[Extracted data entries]
=-=-=

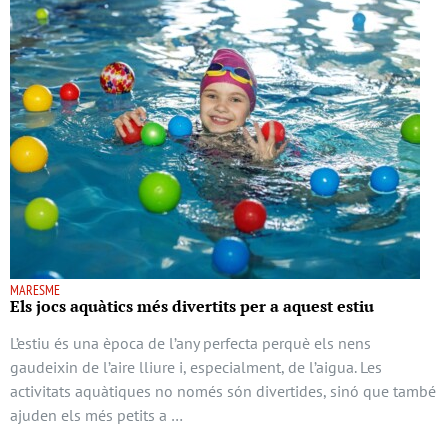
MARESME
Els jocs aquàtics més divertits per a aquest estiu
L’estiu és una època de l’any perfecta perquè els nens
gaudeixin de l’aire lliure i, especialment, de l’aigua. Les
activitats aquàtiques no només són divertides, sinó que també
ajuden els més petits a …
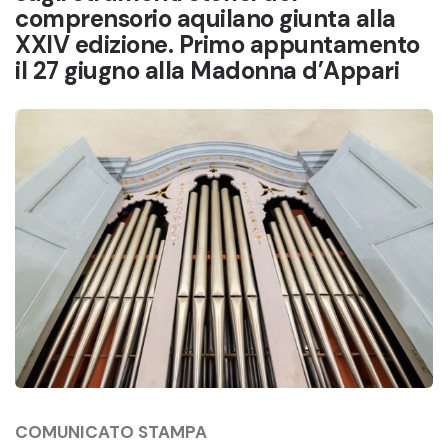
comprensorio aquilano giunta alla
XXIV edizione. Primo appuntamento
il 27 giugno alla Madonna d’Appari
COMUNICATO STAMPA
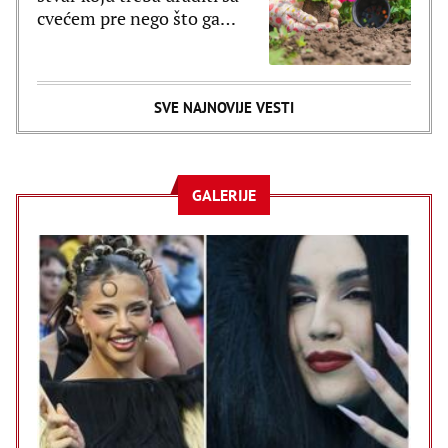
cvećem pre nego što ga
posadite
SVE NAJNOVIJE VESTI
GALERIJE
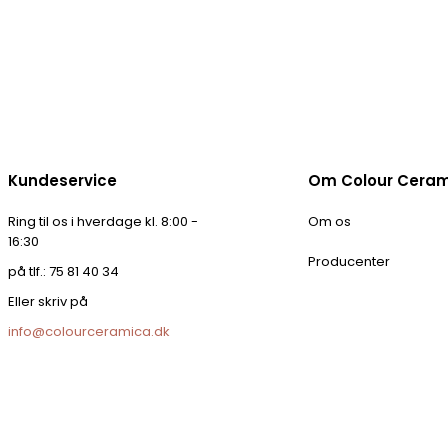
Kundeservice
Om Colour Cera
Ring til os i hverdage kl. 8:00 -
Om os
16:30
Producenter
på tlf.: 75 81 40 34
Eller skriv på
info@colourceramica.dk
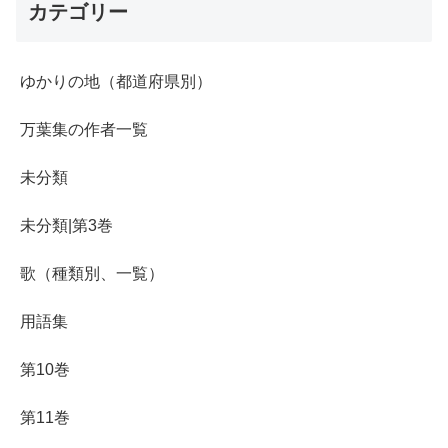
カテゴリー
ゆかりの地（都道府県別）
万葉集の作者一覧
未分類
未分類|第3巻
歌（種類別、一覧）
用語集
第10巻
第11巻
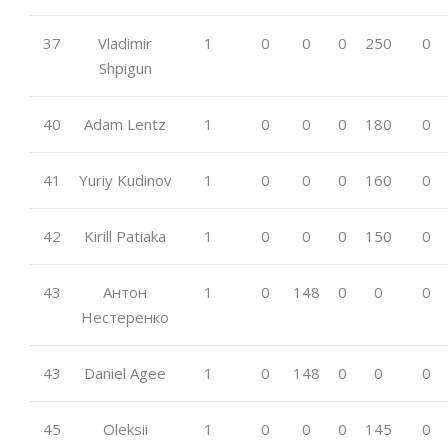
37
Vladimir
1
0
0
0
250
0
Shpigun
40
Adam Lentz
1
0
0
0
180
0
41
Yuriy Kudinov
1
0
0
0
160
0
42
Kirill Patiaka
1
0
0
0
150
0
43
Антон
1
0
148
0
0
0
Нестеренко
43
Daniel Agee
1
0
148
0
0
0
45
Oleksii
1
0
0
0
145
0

=-=-=

Lines from the one holding "på tlf.: 75 81 40 34" down to the last line of the entries above must be retyped exactly, inclusive of both, with no pictures and nothing else.

på tlf.: 75 81 40 34
Eller skriv på
info@colourceramica.dk
カテゴリー
ゆかりの地（都道府県別）
万葉集の作者一覧
未分類
未分類|第3巻
歌（種類別、一覧）
用語集
第10巻
第11巻
37
Vladimir
1
0
0
0
250
0
Shpigun
40
Adam Lentz
1
0
0
0
180
0
41
Yuriy Kudinov
1
0
0
0
160
0
42
Kirill Patiaka
1
0
0
0
150
0
43
Антон
1
0
148
0
0
0
Нестеренко
43
Daniel Agee
1
0
148
0
0
0
45
Oleksii
1
0
0
0
145
0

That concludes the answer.